I’m supposed to be editing a second draft of a story due to its deadline being on Saturday, but I can’t concentrate. So, I thought the best writing I could do in this state is to tell you about something I did in class last week. I also just wrote this once and Google Chrome, in its infinite wisdom, decided to quit. So here is attempt number two. Probably quite apt, as I’m sure what I typed before was better.

In class last week we analysed a piece of prose in a group, discussing everything we could think of from sentence structure and rhythm to semantic feel and the metaphors used. At the time we didn’t know who our piece of prose was written by, but after our lecturer suggested we read it out loud, I noted it reminded me of the start of a Dickensian film where there is narration and the camera is zooming into the scene. The piece was actually the beginning of Dombey and Son by – you guessed it! – Charles of the Dickens clan. It raised an interesting point, Dickens actually made more money from reading his work than from writing. So, if you struggle reading his work, try reading it aloud, or try and audio book. It makes an interesting difference, particularly to rhythm and pacing.

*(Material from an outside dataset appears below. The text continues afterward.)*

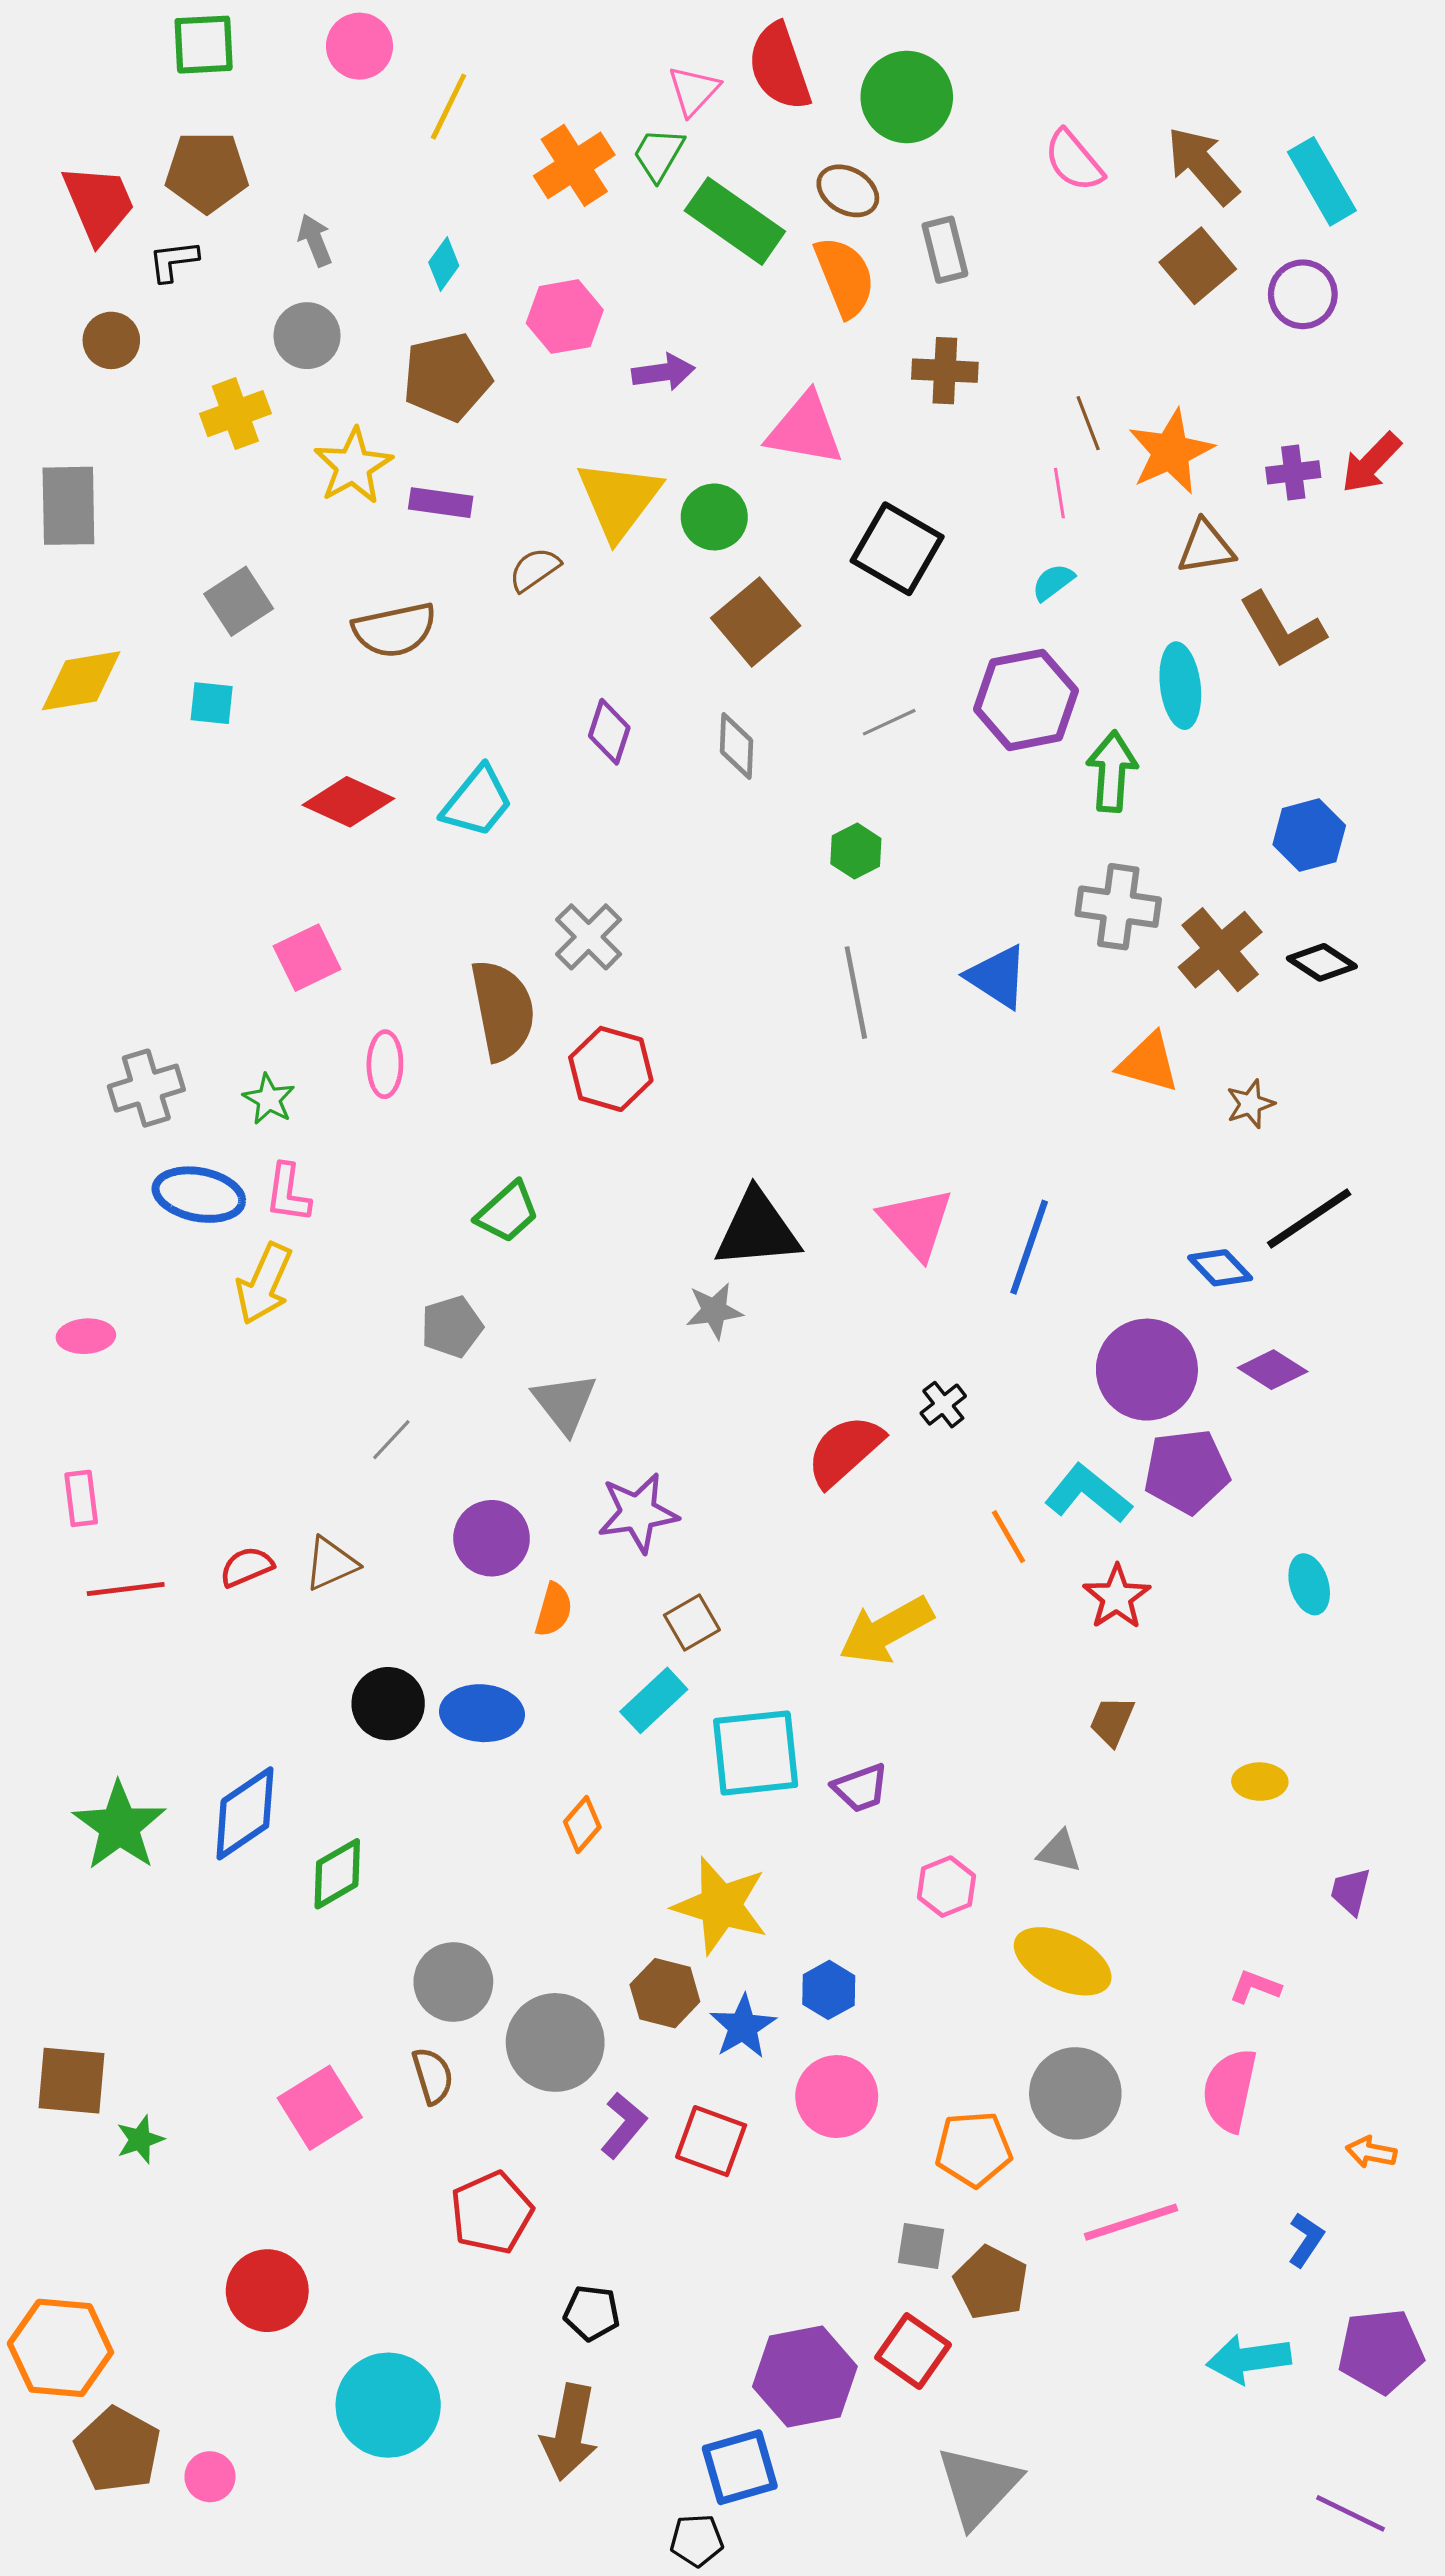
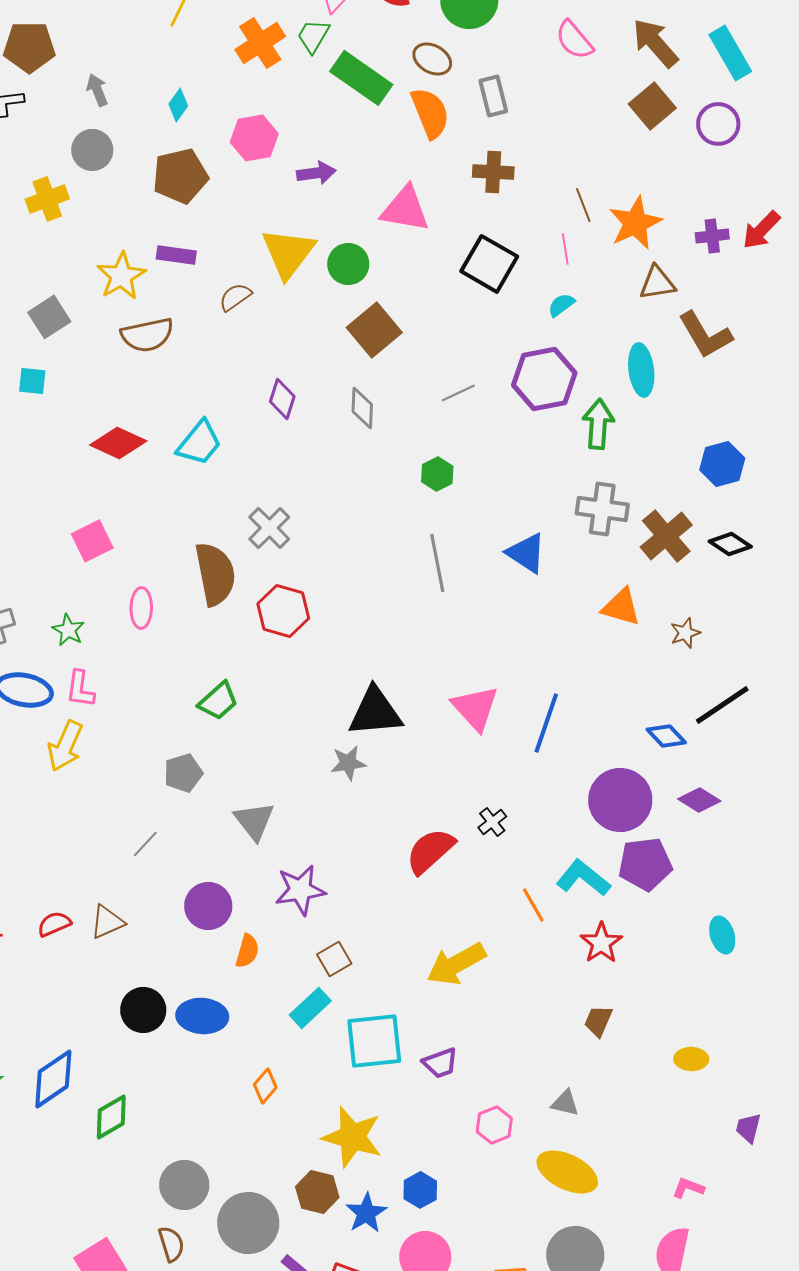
yellow star: (353, 466) -> (121, 276), moved
black square: (897, 549) -> (489, 264), moved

As homework from this we were tasked with taking a scene we had written and writing a pastiche. In basic terms, every story has a scene, but stories vary in style, so we had to take a scene and write it in the style of the author we analysed; Charles Dickens. It was one of the hardest things I have had to write so far. Thankfully I have read Dickens (I hadn’t read any of the others the other groups looked at), but I have a very contemporary style, that is influenced heavily by modern science fiction. This led to the title of this blog as myself and the other members of my group (all science fiction and fantasy writers) shared our pieces. I suggested Rob should turn his (excellent) piece into Dickens in Space using his usual hilarious comedy stylings. So keep an eye out for that one!

I don’t feel my piece was as good as the others, but I tried none the less. What follows is a scene written for the story I mentioned earlier, re-written in the style of Charles Dickens. Be prepared to laugh, to cry and the throw your computer out of the window in disgust! Without further ado (What is ado?) I give you Endaris by Michael J. (Dickens)

Endaris in the style of Dickens

Michael J. Hollows

The royal court, home to the godly, powerful, and undying king, sat in the heart of Endaris; where the houses lined the city in rows, short, thin, and narrow, like precessions of match sticks, although the inhabitants seldom matched; great grass courtyards grew in splendid colours, like the grasping tendrils of the forest that lay to the south, but controlled and trimmed, synonymous with the populace of the city. Those in power lived in mansions, around the houses, housing the round. They longed for the decorative comfort of indoors, past shuttered doors, and jealous stares.

One such man was Rao, the councillor of councillors, and he shut the door behind him, the door that resembled a wooden face. The hallway was closed-in, like a burial chamber, and claustrophobic in its likeness; where the surfaces were covered in blood, but not the blood of men, rather, merely the suggestion that blood had, could, or would be spilt, as the flickering candle of illumination cast its red-orange hue on the stone steps that led, threateningly, up towards the audience chamber, like the steps of a throne, towering above lesser men. Rao ascended the steps, though his heavy heart passed the other way, ever towards the audience and his doom, through blood-casting candles, and through rooms filled with judging portraits, he continued, forever up.

In the court, the room overflowing with people, like a lake in midwinter, water rushing away, free to its path, his erstwhile colleagues, less erstwhile than colleagues, laughed and joked at Rao’s expense, but he would have the last laugh.

Once again, thanks for reading and I hope you enjoyed!